This repo contains code for a SMILES-based recurrent neural network used for de novo molecule generation with several reinforcement learning algorithms available for molecule optimization. This was written to be used in conjunction with MolScore - although any other scoring function can also be used.
This code can be installed via pip.
pip install smiles-rnn
Or via cloning this repository and setting up an environment with mamba.
git clone https://github.com/MorganCThomas/SMILES-RNN.git
cd SMILES-RNN
mamba env create -f environment.yml
pip install ./
Arguments to any of the scripts can be printed by running
python <script> --help
To train a prior run the train_prior.py script. You may note below that several other grammars are also implemented including DeepSMILES, SELFIES, atomInSmiles, and SAFE which are generated by conversion from SMILES. When using randomization (which can be done at train time) the SMILES are first randomized and then each random SMILES is converted to the alternative grammar.

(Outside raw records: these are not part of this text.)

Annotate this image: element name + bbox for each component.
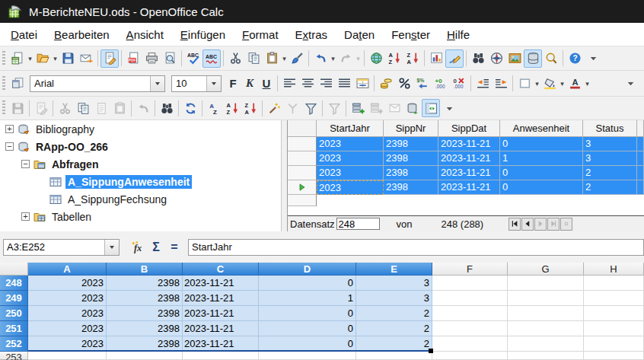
sheet-cell[interactable]	[356, 352, 432, 360]
data-cell[interactable]: 2023	[317, 180, 384, 195]
sheet-cell[interactable]	[508, 336, 584, 352]
sheet-cell[interactable]	[107, 352, 183, 360]
sheet-cell[interactable]	[508, 352, 584, 360]
add-decimal-place-button[interactable]: +0.000	[432, 75, 450, 93]
data-sources-button[interactable]	[524, 49, 542, 68]
tree-item-bibliography[interactable]: +Bibliography	[0, 120, 281, 138]
data-cell[interactable]: 2023	[317, 151, 384, 166]
borders-button[interactable]	[515, 75, 534, 93]
sheet-cell[interactable]: 2023-11-21	[183, 291, 259, 306]
sheet-cell[interactable]	[432, 352, 508, 360]
collapse-icon[interactable]: −	[5, 142, 14, 151]
gallery-button[interactable]	[505, 49, 524, 68]
navigator-button[interactable]	[487, 49, 505, 68]
row-selector[interactable]	[288, 195, 317, 206]
data-cell[interactable]: 2023-11-21	[438, 180, 500, 195]
autofilter-button[interactable]	[265, 99, 283, 117]
menu-daten[interactable]: Daten	[336, 23, 383, 46]
sheet-cell[interactable]	[432, 336, 508, 352]
menu-bearbeiten[interactable]: Bearbeiten	[46, 23, 118, 46]
sheet-column-header-d[interactable]: D	[259, 263, 356, 276]
sheet-row-header-249[interactable]: 249	[0, 291, 28, 306]
find-record-button[interactable]	[158, 99, 176, 117]
data-cell[interactable]: 2	[583, 166, 637, 180]
column-header-status[interactable]: Status	[583, 120, 637, 137]
sheet-column-header-a[interactable]: A	[28, 263, 107, 276]
row-selector[interactable]	[288, 151, 317, 166]
sheet-cell[interactable]	[183, 352, 259, 360]
function-equals-button[interactable]: =	[165, 238, 183, 256]
number-format-percent-button[interactable]	[395, 75, 413, 93]
menu-einf-gen[interactable]: Einfügen	[172, 23, 234, 46]
data-cell[interactable]: 2398	[384, 166, 438, 180]
column-header-sippnr[interactable]: SippNr	[384, 120, 438, 137]
increase-indent-button[interactable]	[492, 75, 510, 93]
mail-merge-button[interactable]	[385, 99, 403, 117]
align-justified-button[interactable]	[335, 75, 353, 93]
menu-extras[interactable]: Extras	[287, 23, 336, 46]
sheet-column-header-g[interactable]: G	[508, 263, 584, 276]
borders-button-dropdown[interactable]: ▾	[534, 80, 540, 88]
sheet-column-header-f[interactable]: F	[432, 263, 508, 276]
sheet-cell[interactable]	[28, 352, 107, 360]
cut-button[interactable]	[226, 49, 244, 68]
sheet-cell[interactable]	[432, 321, 508, 336]
data-cell[interactable]: 2023-11-21	[438, 151, 500, 166]
save-record-button[interactable]	[8, 99, 27, 117]
data-cell[interactable]: 2023-11-21	[438, 166, 500, 180]
sheet-cell[interactable]	[259, 352, 356, 360]
sheet-cell[interactable]: 2398	[107, 321, 183, 336]
sheet-cell[interactable]: 2	[356, 306, 432, 321]
edit-data-button[interactable]	[32, 99, 50, 117]
number-format-standard-button[interactable]: $%	[413, 75, 432, 93]
sheet-cell[interactable]: 2	[356, 336, 432, 352]
sheet-cell[interactable]	[584, 336, 644, 352]
export-pdf-button[interactable]: PDF	[124, 49, 142, 68]
hyperlink-button[interactable]	[367, 49, 385, 68]
sheet-column-header-e[interactable]: E	[356, 263, 432, 276]
data-cell[interactable]: 3	[583, 151, 637, 166]
underline-button[interactable]: U	[258, 75, 275, 93]
align-left-button[interactable]	[280, 75, 298, 93]
tree-item-a-sippunganwesenheit[interactable]: A_SippungAnwesenheit	[0, 173, 281, 190]
remove-filter-button[interactable]	[325, 99, 343, 117]
row-selector[interactable]	[288, 180, 317, 195]
column-header-anwesenheit[interactable]: Anwesenheit	[500, 120, 583, 137]
collapse-icon[interactable]: −	[21, 160, 30, 168]
standard-toolbar-overflow-button[interactable]	[584, 49, 602, 68]
name-box[interactable]	[3, 239, 120, 256]
find-replace-button[interactable]	[469, 49, 487, 68]
tree-item-a-sippungfechsung[interactable]: A_SippungFechsung	[0, 190, 281, 208]
data-cell[interactable]: 0	[500, 137, 583, 151]
menu-hilfe[interactable]: Hilfe	[438, 23, 478, 46]
sort-ascending-data-button[interactable]: AZ	[223, 99, 241, 117]
sheet-column-header-b[interactable]: B	[107, 263, 183, 276]
data-cell[interactable]: 2023	[317, 166, 384, 180]
column-header-startjahr[interactable]: StartJahr	[317, 120, 384, 137]
sheet-cell[interactable]: 2398	[107, 306, 183, 321]
data-to-fields-button[interactable]	[367, 99, 385, 117]
decrease-indent-button[interactable]	[473, 75, 492, 93]
sort-descending-button[interactable]: ZA	[403, 49, 422, 68]
selection-fill-handle[interactable]	[429, 349, 433, 353]
undo-button-dropdown[interactable]: ▾	[330, 55, 336, 62]
undo-data-entry-button[interactable]	[134, 99, 152, 117]
sheet-cell[interactable]	[508, 276, 584, 291]
data-cell[interactable]: 2023	[317, 137, 384, 151]
sheet-cell[interactable]: 2023-11-21	[183, 276, 259, 291]
sheet-cell[interactable]	[508, 291, 584, 306]
font-size-combo[interactable]: 10	[171, 75, 222, 92]
format-paintbrush-button[interactable]	[288, 49, 306, 68]
sheet-column-header-c[interactable]: C	[183, 263, 259, 276]
function-wizard-button[interactable]: fx	[129, 238, 147, 256]
help-button[interactable]: ?	[566, 49, 584, 68]
sheet-column-header-h[interactable]: H	[584, 263, 644, 276]
toolbar-grip[interactable]	[2, 100, 5, 116]
formatting-toolbar-overflow-button[interactable]	[621, 75, 639, 93]
data-cell[interactable]: 2398	[384, 151, 438, 166]
previous-record-button[interactable]	[521, 218, 534, 231]
sum-button[interactable]: Σ	[147, 238, 165, 256]
sheet-cell[interactable]	[584, 352, 644, 360]
number-format-currency-button[interactable]	[377, 75, 395, 93]
sheet-row-header-250[interactable]: 250	[0, 306, 28, 321]
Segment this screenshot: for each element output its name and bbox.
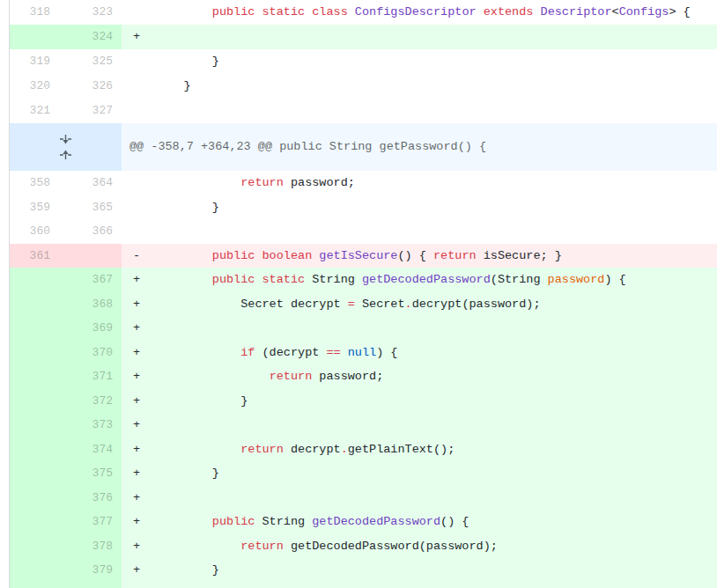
- code-segment: [155, 443, 240, 456]
- code-segment: (String: [491, 273, 548, 286]
- diff-row-addition: 372+ }: [10, 389, 717, 414]
- code-segment: [155, 176, 240, 189]
- new-line-number[interactable]: 368: [61, 292, 122, 317]
- hunk-header: @@ -358,7 +364,23 @@ public String getPa…: [122, 123, 717, 171]
- old-line-number[interactable]: 320: [10, 74, 61, 99]
- old-line-number[interactable]: [10, 437, 61, 462]
- old-line-number[interactable]: 321: [10, 99, 61, 123]
- diff-row-context: 320326 }: [10, 74, 717, 99]
- old-line-number[interactable]: [10, 510, 61, 534]
- expand-down-button[interactable]: [60, 135, 71, 145]
- diff-row-addition-partial: [10, 583, 717, 588]
- old-line-number[interactable]: 319: [10, 49, 61, 74]
- old-line-number[interactable]: [10, 486, 61, 511]
- new-line-number[interactable]: 370: [61, 341, 122, 365]
- diff-marker: +: [133, 510, 140, 534]
- old-line-number[interactable]: [10, 389, 61, 414]
- code-segment: ) {: [376, 346, 397, 359]
- code-line: + Secret decrypt = Secret.decrypt(passwo…: [122, 292, 717, 317]
- new-line-number[interactable]: 379: [61, 558, 122, 583]
- new-line-number[interactable]: 375: [61, 461, 122, 486]
- code-line: - public boolean getIsSecure() { return …: [122, 244, 717, 268]
- new-line-number[interactable]: 376: [61, 486, 122, 511]
- code-line: + public static String getDecodedPasswor…: [122, 268, 717, 292]
- new-line-number[interactable]: 372: [61, 389, 122, 414]
- old-line-number[interactable]: 360: [10, 219, 61, 244]
- diff-row-context: 359365 }: [10, 195, 717, 220]
- new-line-number[interactable]: 377: [61, 510, 122, 534]
- new-line-number[interactable]: 325: [61, 49, 122, 74]
- new-line-number[interactable]: 371: [61, 364, 122, 389]
- new-line-number[interactable]: 366: [61, 219, 122, 244]
- code-line: +: [122, 486, 717, 511]
- diff-row-addition: 371+ return password;: [10, 364, 717, 389]
- old-line-number[interactable]: 359: [10, 195, 61, 220]
- diff-marker: +: [133, 341, 140, 365]
- old-line-number[interactable]: [10, 341, 61, 365]
- code-segment: if: [240, 346, 255, 359]
- code-line: + return decrypt.getPlainText();: [122, 437, 717, 462]
- old-line-number[interactable]: 318: [10, 0, 61, 25]
- new-line-number[interactable]: 327: [61, 99, 122, 123]
- new-line-number[interactable]: [61, 244, 122, 268]
- new-line-number[interactable]: 324: [61, 25, 122, 49]
- new-line-number[interactable]: 323: [61, 0, 122, 25]
- code-line: + }: [122, 461, 717, 486]
- old-line-number[interactable]: 361: [10, 244, 61, 268]
- code-segment: isSecure; }: [477, 249, 562, 262]
- new-line-number[interactable]: 369: [61, 316, 122, 341]
- code-line: +: [122, 413, 717, 437]
- old-line-number[interactable]: [10, 534, 61, 559]
- diff-row-context: 319325 }: [10, 49, 717, 74]
- code-segment: Configs: [619, 5, 669, 18]
- new-line-number[interactable]: 378: [61, 534, 122, 559]
- expand-up-button[interactable]: [60, 150, 71, 160]
- old-line-number[interactable]: [10, 413, 61, 437]
- old-line-number[interactable]: [10, 558, 61, 583]
- old-line-number[interactable]: [10, 461, 61, 486]
- code-line: [122, 219, 717, 244]
- code-segment: }: [155, 79, 191, 92]
- diff-row-addition: 376+: [10, 486, 717, 511]
- old-line-number[interactable]: [10, 25, 61, 49]
- code-line: [122, 99, 717, 123]
- code-segment: [477, 5, 484, 18]
- old-line-number[interactable]: [10, 268, 61, 292]
- code-segment: getPlainText();: [348, 443, 455, 456]
- diff-marker: +: [133, 389, 140, 414]
- code-segment: ) {: [604, 273, 625, 286]
- diff-row-addition: 374+ return decrypt.getPlainText();: [10, 437, 717, 462]
- new-line-number[interactable]: 367: [61, 268, 122, 292]
- new-line-number[interactable]: 326: [61, 74, 122, 99]
- hunk-expand-gutter: [10, 123, 122, 171]
- code-segment: ConfigsDescriptor: [355, 5, 477, 18]
- code-segment: public boolean: [212, 249, 312, 262]
- diff-table: 318323 public static class ConfigsDescri…: [9, 0, 717, 588]
- new-line-number[interactable]: 365: [61, 195, 122, 220]
- old-line-number[interactable]: [10, 316, 61, 341]
- code-segment: [155, 5, 212, 18]
- new-line-number[interactable]: [61, 583, 122, 588]
- code-segment: }: [155, 201, 219, 214]
- code-segment: Descriptor: [541, 5, 612, 18]
- code-segment: [155, 273, 212, 286]
- old-line-number[interactable]: 358: [10, 171, 61, 195]
- code-segment: return: [240, 176, 284, 189]
- code-segment: getDecodedPassword: [312, 515, 440, 528]
- new-line-number[interactable]: 373: [61, 413, 122, 437]
- new-line-number[interactable]: 374: [61, 437, 122, 462]
- old-line-number[interactable]: [10, 583, 61, 588]
- diff-row-addition: 377+ public String getDecodedPassword() …: [10, 510, 717, 534]
- diff-row-addition: 373+: [10, 413, 717, 437]
- diff-row-context: 321327: [10, 99, 717, 123]
- code-segment: ==: [326, 346, 340, 359]
- code-segment: }: [155, 467, 219, 480]
- old-line-number[interactable]: [10, 292, 61, 317]
- new-line-number[interactable]: 364: [61, 171, 122, 195]
- diff-row-context: 318323 public static class ConfigsDescri…: [10, 0, 717, 25]
- old-line-number[interactable]: [10, 364, 61, 389]
- code-segment: [155, 249, 212, 262]
- code-line: }: [122, 49, 717, 74]
- code-segment: public static class: [212, 5, 348, 18]
- diff-row-addition: 379+ }: [10, 558, 717, 583]
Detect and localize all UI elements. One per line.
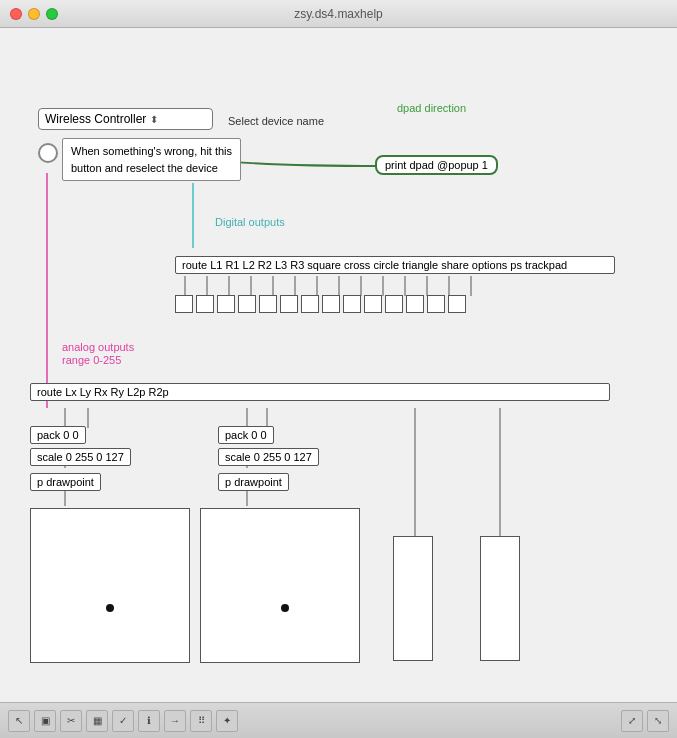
info-line1: When something's wrong, hit this: [71, 143, 232, 160]
toolbar-right-icons: ⤢ ⤡: [621, 710, 669, 732]
scale2-label: scale 0 255 0 127: [225, 451, 312, 463]
dpad-label: dpad direction: [397, 102, 466, 114]
info-line2: button and reselect the device: [71, 160, 232, 177]
select-device-label: Select device name: [228, 115, 324, 127]
outlet-trackpad[interactable]: [448, 295, 466, 313]
xy-pad-left[interactable]: [30, 508, 190, 663]
scale1-box[interactable]: scale 0 255 0 127: [30, 448, 131, 466]
outlet-R1[interactable]: [196, 295, 214, 313]
outlet-share[interactable]: [385, 295, 403, 313]
check-tool[interactable]: ✓: [112, 710, 134, 732]
outlet-options[interactable]: [406, 295, 424, 313]
minimize-button[interactable]: [28, 8, 40, 20]
xy-pad-right[interactable]: [200, 508, 360, 663]
digital-outlets-row: [175, 295, 466, 313]
xy-dot-right: [281, 604, 289, 612]
slider-l2p[interactable]: [393, 536, 433, 661]
info-text-box: When something's wrong, hit this button …: [62, 138, 241, 181]
outlet-ps[interactable]: [427, 295, 445, 313]
analog-range-label: range 0-255: [62, 354, 121, 366]
drawpoint2-label: p drawpoint: [225, 476, 282, 488]
dropdown-value: Wireless Controller: [45, 112, 146, 126]
max-canvas: Wireless Controller ⬍ Select device name…: [0, 28, 677, 702]
analog-outputs-label: analog outputs: [62, 341, 134, 353]
print-dpad-label: print dpad @popup 1: [385, 159, 488, 171]
drawpoint2-box[interactable]: p drawpoint: [218, 473, 289, 491]
outlet-circle[interactable]: [343, 295, 361, 313]
arrow-tool[interactable]: →: [164, 710, 186, 732]
pack1-box[interactable]: pack 0 0: [30, 426, 86, 444]
digital-outputs-label: Digital outputs: [215, 216, 285, 228]
title-bar: zsy.ds4.maxhelp: [0, 0, 677, 28]
analog-route-box[interactable]: route Lx Ly Rx Ry L2p R2p: [30, 383, 610, 401]
maximize-button[interactable]: [46, 8, 58, 20]
xy-dot-left: [106, 604, 114, 612]
star-tool[interactable]: ✦: [216, 710, 238, 732]
digital-route-label: route L1 R1 L2 R2 L3 R3 square cross cir…: [182, 259, 567, 271]
outlet-square[interactable]: [301, 295, 319, 313]
cut-tool[interactable]: ✂: [60, 710, 82, 732]
grid-tool[interactable]: ▦: [86, 710, 108, 732]
drawpoint1-label: p drawpoint: [37, 476, 94, 488]
info-tool[interactable]: ℹ: [138, 710, 160, 732]
scale2-box[interactable]: scale 0 255 0 127: [218, 448, 319, 466]
bottom-toolbar: ↖ ▣ ✂ ▦ ✓ ℹ → ⠿ ✦ ⤢ ⤡: [0, 702, 677, 738]
outlet-L3[interactable]: [259, 295, 277, 313]
print-dpad-box[interactable]: print dpad @popup 1: [375, 155, 498, 175]
window-controls[interactable]: [10, 8, 58, 20]
outlet-L1[interactable]: [175, 295, 193, 313]
expand-icon[interactable]: ⤢: [621, 710, 643, 732]
digital-route-box[interactable]: route L1 R1 L2 R2 L3 R3 square cross cir…: [175, 256, 615, 274]
pack2-label: pack 0 0: [225, 429, 267, 441]
outlet-triangle[interactable]: [364, 295, 382, 313]
dropdown-arrow-icon: ⬍: [150, 114, 158, 125]
pack2-box[interactable]: pack 0 0: [218, 426, 274, 444]
reselect-button[interactable]: [38, 143, 58, 163]
outlet-cross[interactable]: [322, 295, 340, 313]
save-tool[interactable]: ▣: [34, 710, 56, 732]
outlet-R2[interactable]: [238, 295, 256, 313]
pointer-tool[interactable]: ↖: [8, 710, 30, 732]
toolbar-left-icons: ↖ ▣ ✂ ▦ ✓ ℹ → ⠿ ✦: [8, 710, 238, 732]
outlet-L2[interactable]: [217, 295, 235, 313]
slider-r2p[interactable]: [480, 536, 520, 661]
scale1-label: scale 0 255 0 127: [37, 451, 124, 463]
outlet-R3[interactable]: [280, 295, 298, 313]
analog-route-label: route Lx Ly Rx Ry L2p R2p: [37, 386, 169, 398]
device-dropdown[interactable]: Wireless Controller ⬍: [38, 108, 213, 130]
close-button[interactable]: [10, 8, 22, 20]
collapse-icon[interactable]: ⤡: [647, 710, 669, 732]
dots-tool[interactable]: ⠿: [190, 710, 212, 732]
pack1-label: pack 0 0: [37, 429, 79, 441]
drawpoint1-box[interactable]: p drawpoint: [30, 473, 101, 491]
window-title: zsy.ds4.maxhelp: [294, 7, 382, 21]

You can optionally pass in validation of test SMILES where the log likelihood will be compared during training which can be monitored via tensorboard. *Currently choosing a specific GPU device does not work, it will run on the default GPU device (i.e., index 0).
Train an initial prior model based on smiles data
positional arguments:
{RNN,Transformer,GTr}
Model architecture
RNN Use simple forward RNN with GRU or LSTM
Transformer TransformerEncoder model
GTr StableTransformerEncoder model
optional arguments:
-h, --help show this help message and exit
--grammar {SMILES,deepSMILES,deepSMILES_r,deepSMILES_cr,deepSMILES_c,deepSMILES_cb,deepSMILES_b,SELFIES, AIS,SAFE,SmiZip}
Choice of grammar to use, SMILES will be encoded and decoded via grammar (default: SMILES)
--randomize Training smiles will be randomized using default arguments (10 restricted) (default: False)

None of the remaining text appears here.